California infection rates and severe infection rates in 2023 varied by region. Central California had the highest infection rates and severe infection rates, followed by the Greater Sierra Sacramento region.

Racial & Ethnic Comparison

Table 4. California Infection Data Grouped by Race/Ethnicity
Race/Ethnicity Total Population Total Infections Infection Rate Total Severe Infections Severe Infection Rate
American Indian or Alaska Native, Non-Hispanic 158672 22195 13.99 671 4.23
White, Non-Hispanic 13848282 1778774 12.84 63448 4.58
Black, Non-Hispanic 2211518 271836 12.29 7118 3.22
Hispanic (any race) 14829946 1796696 12.12 36484 2.46
Native Hawaiian or Pacific Islander, Non-Hispanic 153729 16921 11.01 410 2.67
Asian, Non-Hispanic 6295420 546770 8.69 16568 2.63
Multiracial (two or more of above races), Non-Hispanic 1611503 116391 7.22 2227 1.38
Infection Rate is per 100 people. Severe Infection Rate is per 1000 people.

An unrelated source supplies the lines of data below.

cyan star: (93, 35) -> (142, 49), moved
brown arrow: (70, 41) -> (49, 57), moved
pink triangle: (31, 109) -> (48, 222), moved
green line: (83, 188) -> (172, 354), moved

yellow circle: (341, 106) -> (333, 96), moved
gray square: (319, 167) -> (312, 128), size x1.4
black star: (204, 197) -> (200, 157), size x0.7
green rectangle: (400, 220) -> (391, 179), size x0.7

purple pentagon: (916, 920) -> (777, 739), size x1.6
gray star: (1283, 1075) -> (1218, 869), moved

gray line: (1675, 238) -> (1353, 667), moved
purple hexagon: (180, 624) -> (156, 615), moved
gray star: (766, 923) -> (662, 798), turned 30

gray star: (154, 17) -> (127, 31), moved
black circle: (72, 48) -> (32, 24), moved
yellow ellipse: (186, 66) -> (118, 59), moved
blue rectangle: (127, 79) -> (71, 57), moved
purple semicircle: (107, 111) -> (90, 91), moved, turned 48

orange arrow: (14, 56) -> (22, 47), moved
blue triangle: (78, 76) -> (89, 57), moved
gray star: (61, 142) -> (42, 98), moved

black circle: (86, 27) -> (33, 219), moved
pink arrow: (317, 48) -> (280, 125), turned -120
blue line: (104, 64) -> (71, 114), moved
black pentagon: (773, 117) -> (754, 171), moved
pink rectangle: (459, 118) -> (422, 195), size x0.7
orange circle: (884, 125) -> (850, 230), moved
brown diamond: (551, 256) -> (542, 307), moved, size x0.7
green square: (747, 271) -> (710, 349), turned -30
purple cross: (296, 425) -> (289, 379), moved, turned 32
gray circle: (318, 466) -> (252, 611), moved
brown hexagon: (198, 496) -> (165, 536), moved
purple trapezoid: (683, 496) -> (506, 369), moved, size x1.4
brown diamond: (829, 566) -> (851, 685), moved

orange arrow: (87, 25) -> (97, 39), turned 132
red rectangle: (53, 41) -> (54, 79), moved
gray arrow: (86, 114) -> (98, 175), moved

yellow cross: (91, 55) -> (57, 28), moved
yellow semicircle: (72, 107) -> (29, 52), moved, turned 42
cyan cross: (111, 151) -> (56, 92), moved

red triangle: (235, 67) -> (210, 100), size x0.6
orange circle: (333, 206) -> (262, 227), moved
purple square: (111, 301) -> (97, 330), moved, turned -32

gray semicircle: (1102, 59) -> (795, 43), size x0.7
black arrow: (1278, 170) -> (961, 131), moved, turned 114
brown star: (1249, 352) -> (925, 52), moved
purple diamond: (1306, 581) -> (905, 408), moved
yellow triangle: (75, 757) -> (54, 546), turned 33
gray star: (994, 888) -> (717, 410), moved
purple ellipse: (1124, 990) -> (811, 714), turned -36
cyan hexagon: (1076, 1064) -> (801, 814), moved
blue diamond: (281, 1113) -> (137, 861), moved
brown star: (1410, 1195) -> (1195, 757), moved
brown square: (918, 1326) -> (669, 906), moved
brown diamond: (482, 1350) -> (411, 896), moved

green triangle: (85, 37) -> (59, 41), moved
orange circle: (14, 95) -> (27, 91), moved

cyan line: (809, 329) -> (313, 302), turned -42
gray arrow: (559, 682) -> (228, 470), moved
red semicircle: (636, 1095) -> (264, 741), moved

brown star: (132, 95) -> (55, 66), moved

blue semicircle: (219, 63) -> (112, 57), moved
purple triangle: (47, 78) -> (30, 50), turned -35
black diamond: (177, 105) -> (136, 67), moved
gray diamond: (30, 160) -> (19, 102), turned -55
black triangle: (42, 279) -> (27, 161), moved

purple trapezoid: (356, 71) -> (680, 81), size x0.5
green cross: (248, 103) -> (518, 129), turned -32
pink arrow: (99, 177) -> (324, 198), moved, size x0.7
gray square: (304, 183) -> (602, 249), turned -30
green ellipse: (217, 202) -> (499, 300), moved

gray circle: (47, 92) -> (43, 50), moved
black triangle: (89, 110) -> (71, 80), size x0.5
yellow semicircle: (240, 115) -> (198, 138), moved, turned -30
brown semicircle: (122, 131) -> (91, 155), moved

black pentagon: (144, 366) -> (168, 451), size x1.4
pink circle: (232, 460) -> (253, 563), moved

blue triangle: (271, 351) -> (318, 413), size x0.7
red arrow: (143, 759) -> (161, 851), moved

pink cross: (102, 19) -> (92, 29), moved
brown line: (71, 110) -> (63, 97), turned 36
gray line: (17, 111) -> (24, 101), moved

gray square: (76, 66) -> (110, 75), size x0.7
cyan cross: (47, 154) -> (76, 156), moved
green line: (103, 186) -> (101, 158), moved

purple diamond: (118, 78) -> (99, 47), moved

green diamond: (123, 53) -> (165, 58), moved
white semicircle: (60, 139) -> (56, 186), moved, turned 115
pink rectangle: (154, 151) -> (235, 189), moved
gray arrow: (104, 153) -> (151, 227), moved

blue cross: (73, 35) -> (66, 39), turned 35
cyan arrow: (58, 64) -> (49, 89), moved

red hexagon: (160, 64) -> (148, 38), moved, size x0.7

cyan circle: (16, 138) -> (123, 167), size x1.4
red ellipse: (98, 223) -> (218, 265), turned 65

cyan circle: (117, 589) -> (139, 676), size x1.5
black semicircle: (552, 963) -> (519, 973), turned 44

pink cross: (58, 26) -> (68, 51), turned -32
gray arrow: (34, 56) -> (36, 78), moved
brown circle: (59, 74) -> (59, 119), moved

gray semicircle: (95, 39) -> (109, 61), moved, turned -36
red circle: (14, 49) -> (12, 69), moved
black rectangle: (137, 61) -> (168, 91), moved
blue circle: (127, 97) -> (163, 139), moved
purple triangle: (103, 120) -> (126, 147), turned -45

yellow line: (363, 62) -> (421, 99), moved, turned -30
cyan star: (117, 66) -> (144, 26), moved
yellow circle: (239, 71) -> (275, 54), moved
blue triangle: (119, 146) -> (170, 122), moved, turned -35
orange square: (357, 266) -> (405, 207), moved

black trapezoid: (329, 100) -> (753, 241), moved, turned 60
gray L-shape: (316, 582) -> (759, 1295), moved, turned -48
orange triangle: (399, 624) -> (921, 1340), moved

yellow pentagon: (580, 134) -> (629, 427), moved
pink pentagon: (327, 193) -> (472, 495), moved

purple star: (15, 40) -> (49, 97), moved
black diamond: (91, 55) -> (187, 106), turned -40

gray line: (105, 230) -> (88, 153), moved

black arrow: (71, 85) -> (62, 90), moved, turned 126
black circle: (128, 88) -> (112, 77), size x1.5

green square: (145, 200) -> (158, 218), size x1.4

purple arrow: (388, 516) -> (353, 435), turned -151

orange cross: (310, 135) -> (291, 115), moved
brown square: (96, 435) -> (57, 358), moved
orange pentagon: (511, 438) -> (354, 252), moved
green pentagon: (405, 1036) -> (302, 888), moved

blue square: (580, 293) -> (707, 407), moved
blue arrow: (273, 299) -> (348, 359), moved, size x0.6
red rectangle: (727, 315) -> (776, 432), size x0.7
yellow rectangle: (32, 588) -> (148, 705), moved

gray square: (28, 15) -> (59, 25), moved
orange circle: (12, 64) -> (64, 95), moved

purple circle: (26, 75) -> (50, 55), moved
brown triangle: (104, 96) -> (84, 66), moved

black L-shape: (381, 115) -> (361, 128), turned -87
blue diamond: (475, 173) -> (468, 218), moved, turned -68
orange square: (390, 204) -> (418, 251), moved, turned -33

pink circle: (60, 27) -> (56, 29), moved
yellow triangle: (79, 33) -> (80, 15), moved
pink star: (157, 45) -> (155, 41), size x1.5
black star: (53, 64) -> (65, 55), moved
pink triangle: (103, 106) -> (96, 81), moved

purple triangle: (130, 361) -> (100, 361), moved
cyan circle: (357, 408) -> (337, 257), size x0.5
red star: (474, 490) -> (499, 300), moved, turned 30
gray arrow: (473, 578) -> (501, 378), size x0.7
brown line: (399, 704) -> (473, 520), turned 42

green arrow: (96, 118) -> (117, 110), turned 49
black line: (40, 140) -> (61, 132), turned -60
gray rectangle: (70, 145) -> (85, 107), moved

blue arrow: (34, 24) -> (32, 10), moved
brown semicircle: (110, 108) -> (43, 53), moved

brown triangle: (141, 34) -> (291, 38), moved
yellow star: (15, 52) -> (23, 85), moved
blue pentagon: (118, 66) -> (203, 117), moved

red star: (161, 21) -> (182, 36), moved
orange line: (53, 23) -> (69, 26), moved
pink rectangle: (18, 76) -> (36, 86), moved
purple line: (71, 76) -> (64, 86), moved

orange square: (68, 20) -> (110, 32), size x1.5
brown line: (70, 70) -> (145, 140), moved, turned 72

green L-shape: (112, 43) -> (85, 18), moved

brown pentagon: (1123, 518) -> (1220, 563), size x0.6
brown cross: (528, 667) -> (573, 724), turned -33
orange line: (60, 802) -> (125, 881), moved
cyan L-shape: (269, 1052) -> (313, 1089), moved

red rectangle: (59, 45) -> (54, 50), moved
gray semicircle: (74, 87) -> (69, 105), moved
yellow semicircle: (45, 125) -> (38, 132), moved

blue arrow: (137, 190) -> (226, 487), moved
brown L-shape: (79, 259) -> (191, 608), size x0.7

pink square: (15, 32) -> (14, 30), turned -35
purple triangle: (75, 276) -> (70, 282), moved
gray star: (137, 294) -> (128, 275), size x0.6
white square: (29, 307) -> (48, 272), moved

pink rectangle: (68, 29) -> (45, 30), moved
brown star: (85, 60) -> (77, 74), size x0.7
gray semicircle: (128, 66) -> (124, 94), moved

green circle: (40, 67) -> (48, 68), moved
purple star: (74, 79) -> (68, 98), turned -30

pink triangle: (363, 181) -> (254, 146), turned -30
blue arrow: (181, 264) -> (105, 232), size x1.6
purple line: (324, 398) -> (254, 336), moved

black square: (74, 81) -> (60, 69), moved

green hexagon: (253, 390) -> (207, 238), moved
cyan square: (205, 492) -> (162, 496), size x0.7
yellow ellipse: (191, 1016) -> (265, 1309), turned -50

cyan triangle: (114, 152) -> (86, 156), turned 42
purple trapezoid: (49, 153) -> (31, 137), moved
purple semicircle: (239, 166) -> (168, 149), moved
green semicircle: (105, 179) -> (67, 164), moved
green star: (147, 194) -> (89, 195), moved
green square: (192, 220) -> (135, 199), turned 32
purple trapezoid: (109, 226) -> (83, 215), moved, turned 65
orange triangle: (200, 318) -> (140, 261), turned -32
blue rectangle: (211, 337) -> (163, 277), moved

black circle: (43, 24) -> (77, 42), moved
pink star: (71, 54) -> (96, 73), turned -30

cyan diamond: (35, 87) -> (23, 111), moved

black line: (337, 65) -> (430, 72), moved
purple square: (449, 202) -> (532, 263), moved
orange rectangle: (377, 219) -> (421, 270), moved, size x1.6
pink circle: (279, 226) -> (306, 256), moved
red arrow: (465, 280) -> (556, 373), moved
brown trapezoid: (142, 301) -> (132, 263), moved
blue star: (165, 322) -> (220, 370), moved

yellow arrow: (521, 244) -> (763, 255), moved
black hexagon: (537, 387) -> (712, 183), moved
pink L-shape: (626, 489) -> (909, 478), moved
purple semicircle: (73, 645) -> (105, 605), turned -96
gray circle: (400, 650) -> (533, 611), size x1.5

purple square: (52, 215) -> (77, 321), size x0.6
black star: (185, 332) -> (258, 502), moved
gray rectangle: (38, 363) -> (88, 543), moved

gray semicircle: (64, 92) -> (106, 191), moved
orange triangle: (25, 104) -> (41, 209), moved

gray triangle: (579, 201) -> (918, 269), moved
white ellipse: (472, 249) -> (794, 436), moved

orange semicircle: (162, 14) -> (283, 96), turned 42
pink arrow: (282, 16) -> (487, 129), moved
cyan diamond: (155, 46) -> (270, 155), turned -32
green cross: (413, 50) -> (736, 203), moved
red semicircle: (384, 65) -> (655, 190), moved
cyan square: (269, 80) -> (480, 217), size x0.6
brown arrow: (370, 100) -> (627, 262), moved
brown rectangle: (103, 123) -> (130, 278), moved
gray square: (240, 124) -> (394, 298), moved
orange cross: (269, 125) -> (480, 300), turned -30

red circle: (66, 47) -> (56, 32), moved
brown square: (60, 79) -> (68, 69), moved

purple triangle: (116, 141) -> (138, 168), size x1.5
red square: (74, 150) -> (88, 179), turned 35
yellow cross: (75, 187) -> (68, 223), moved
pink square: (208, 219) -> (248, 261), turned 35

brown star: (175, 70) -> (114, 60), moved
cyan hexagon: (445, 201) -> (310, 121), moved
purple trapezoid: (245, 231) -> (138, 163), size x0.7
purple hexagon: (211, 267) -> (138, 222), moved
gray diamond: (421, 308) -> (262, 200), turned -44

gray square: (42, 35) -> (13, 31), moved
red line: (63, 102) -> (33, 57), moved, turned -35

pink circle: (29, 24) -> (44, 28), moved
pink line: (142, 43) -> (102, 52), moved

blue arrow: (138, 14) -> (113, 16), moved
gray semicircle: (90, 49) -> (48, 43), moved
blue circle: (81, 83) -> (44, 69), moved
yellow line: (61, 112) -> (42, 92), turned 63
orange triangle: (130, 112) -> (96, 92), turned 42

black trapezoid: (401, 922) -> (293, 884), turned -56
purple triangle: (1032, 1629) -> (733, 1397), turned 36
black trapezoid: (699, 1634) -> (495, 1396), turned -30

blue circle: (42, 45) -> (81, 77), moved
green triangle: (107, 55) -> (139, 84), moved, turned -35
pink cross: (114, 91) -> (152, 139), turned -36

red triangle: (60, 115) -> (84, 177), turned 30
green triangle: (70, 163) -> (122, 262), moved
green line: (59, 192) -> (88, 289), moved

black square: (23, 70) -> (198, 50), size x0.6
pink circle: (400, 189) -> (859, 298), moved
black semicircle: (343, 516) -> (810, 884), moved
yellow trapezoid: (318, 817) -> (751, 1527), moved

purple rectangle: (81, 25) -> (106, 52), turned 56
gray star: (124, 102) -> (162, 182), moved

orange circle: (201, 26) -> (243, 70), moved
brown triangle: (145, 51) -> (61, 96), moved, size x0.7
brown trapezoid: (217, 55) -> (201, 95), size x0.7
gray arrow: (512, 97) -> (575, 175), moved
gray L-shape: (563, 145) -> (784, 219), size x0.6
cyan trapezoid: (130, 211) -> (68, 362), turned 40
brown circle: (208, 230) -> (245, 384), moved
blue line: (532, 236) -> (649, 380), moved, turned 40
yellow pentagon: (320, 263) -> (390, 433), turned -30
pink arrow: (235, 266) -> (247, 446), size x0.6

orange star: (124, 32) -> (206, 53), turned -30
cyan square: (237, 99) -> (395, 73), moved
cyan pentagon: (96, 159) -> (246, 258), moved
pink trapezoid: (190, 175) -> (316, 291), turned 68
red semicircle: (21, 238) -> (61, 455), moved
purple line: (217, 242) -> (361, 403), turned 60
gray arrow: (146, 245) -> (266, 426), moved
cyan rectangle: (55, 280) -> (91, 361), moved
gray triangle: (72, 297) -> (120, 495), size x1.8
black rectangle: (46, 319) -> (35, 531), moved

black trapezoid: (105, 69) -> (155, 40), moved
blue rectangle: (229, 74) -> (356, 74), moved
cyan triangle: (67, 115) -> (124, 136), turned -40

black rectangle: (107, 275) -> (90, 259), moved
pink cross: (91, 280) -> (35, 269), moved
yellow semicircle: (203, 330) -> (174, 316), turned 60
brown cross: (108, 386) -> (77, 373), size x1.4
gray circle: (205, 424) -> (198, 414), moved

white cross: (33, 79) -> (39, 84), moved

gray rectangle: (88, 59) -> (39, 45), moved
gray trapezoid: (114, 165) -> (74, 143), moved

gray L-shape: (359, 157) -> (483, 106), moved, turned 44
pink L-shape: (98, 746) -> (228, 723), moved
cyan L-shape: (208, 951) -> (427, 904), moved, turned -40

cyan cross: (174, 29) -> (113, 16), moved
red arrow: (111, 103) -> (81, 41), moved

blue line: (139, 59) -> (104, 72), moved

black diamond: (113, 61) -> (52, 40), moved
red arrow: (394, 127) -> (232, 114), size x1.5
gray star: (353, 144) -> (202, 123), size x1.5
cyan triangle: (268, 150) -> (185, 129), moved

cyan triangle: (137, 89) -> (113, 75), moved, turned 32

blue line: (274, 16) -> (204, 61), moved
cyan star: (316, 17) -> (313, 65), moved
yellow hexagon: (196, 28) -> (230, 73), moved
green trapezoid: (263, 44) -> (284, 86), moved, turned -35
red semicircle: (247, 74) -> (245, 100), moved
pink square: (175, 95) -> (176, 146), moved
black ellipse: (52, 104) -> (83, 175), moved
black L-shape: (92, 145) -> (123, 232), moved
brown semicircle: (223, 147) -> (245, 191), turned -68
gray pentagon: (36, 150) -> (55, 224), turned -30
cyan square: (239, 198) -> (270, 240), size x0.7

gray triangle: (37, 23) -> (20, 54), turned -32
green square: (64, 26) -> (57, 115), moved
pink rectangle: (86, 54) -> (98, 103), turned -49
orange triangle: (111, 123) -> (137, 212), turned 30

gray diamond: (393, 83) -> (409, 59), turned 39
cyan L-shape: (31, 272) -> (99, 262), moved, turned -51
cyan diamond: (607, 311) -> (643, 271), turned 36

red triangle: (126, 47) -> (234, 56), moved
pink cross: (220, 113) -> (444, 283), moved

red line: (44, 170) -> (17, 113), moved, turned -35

The bar chart and Table 4 show 2023 infection rates per 100 people across racial & ethnic groups in California. Rates vary by group, with American Indian or Alaska Native (Non-Hispanics) showing the highest infection rate in this dataset, followed by White (Non-Hispanic). Hispanic (any race) and Black (Non-Hispanic) groups also have relatively high infection rates, while Asian (Non-Hispanic) and Multiracial (Non-Hispanic) groups show lower infection rates. While the figure is descriptive and highlights differences across groups, it does not explain these differences.

Course of Pandemic

This figure shows weekly trends in severe infection rates by race & ethnicity in California during 2023. Across all race & ethnicity groups, the rate of severe infection increased from May to October, and the rate decreased from October to December. Consistent with the previous visualizations, there are significant variations across race & ethnicity groups, with White (Non-Hispanic) and American Indian or Alaska Native (Non-Hispanic) having the highest severe infection rate over the study duration.

Discussion

By region, Central California and Greater Sierra Sacramento would require greater resource allocation. These regions have the two highest infection rates and severe infection rates, with the rates being similar to each other. Both regions’ infection rates and severe infection rates are greater than the mean and median infection rates and severe infection rates for the state. This suggests clear regional disparities that require attention. 

By race & ethnicity, American Indian or Alaska Native (Non-Hispanics) and White (Non-Hispanics) groups would require greater resource allocation. These racial groups have the two highest infection rates and severe infection rates that are greater than the mean and median infection rates and severe infection rates for the state. The time trend also suggests that these two racial & ethnic groups have consistently higher severe infection rates over time, which shows clear racial & ethnic disparities and a need for greater resource allocation.